Tuesday, September 09, 2008

The ALLI Chronicles (part V of IV) You thought that was the end?

OK, no chitting you! This is the last posting that I posted about ALLI on the other website that I 2-time with... Here's the last of all the ALLI drama...

My weekend escape..., Life without ALLI.
Mar 17 2008, 07:55 AM - Friday night, I was frantically going thru my closet trying on party dresses. Why? you may ask... We'll it's only because I had scored myself an invitation to the BABY SHOWER OF THE CENTURY!!!For those of you NOT in the know. One of Paulding County's premier socialites has managed to get her self knocked up, again. This is going to be her 3rd (and final, so I hear) daughter.

So ofcourse, knowing that this Paulding Diva has MANY friends in high places, I figure that the grub at this shower ought to be OUTSTANDING!!! Hence, the reason why I was madly dashing thru all the party dresses in my closet, looking for my most slimming, casual, but dressy dress.

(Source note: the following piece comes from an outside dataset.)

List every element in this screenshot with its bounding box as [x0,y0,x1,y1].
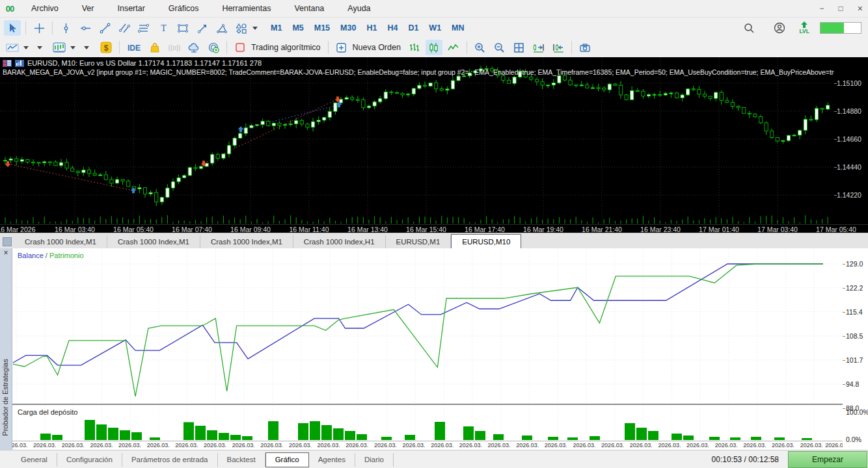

As I was trying on my lovely (and slimming) afternoon party dresses, ALLI casually looks up from her Cosmopolitian and ask, "So, where do you think you're going"
Me: "Oh ALLI, I've been invited to a babyshower. Can you believe it?"
ALLI: "I hate babyshowers."
Me: "Well...you're not invited."
ALLI: Then you're not invited either."
Me: "But I have to go!!! It's my bestest friends babyshower in the whole wide world."
ALLI: "Actually she's your neighbor's friend, and you were only invite because you grabbed the neighbor's invite out of her hand when Preggo was secretly trying to give her one on the sly."
Me: Details, details! Anyway, I got an invite and I am going."
ALLI: So, what mui-mui do you plan on wearing, fat girl.
Me: Alli, This is not a mui-mui, it's a party dress!"
ALLI: Really, very interesting... Looks like Laura Ashley barfed up a vase of flowers on a table cloth to me."
Me: You're just mad because you're not invited."
ALLI: "Oh, I'm invited be-oitch."
Me: "Um, no you're not. You HAVE to have an invitation. It's one person per invitation and I've got the invitation."
ALLI: "It's on."
Me: "Anyway, you know how you get, when I eat. You get all jealous and ALWAYS start a scene! I just can't handle that today!!"
ALLI: "Better wear brown, sista."
Me: "Oh ALLI, it's going to be WONDERFUL!! There's gonna be punch, and cake, and cookies, and cake, and probably easter candy (I pray), and cake. I can't wait." (I say, as I twirl around the room in my lovely party dress and flop on the bed with a dreamy look on my face.)
ALLI: "You really need to get that check up from the neck up."
My son: (Standing outside the door eavedropping) "Mom, are you ok? I thought I heard you talking to someone."

So based on the way ALLI was acting, I thought it'd be best to take a little break for the weekend. (And the fact that the place where I park it, is starting to get very sore from all the action!) So I put ALLI away in a safe place. (Hog-tied with a hanky stuffed in her mouth in the closet.)

Weight Lose as of today -2 pounds....oh well.

Edited to add: Guess who stopped up the toilet at the party, even though she didn't bring HER friend... Ah, long live the curse of ALLI!

Mar 20 2008, 01:59 PM - I've had to break up with ALLI after 5 days. I was losing ALL my friends due to the toxic fumes following me around..Still ALLI reaches her cold dead hand from the grave and grabs me by the colon from time to time...

Good Night Mary! How long does it take to get ALLI out of my system? My body is not designed to 'go' everyday!!!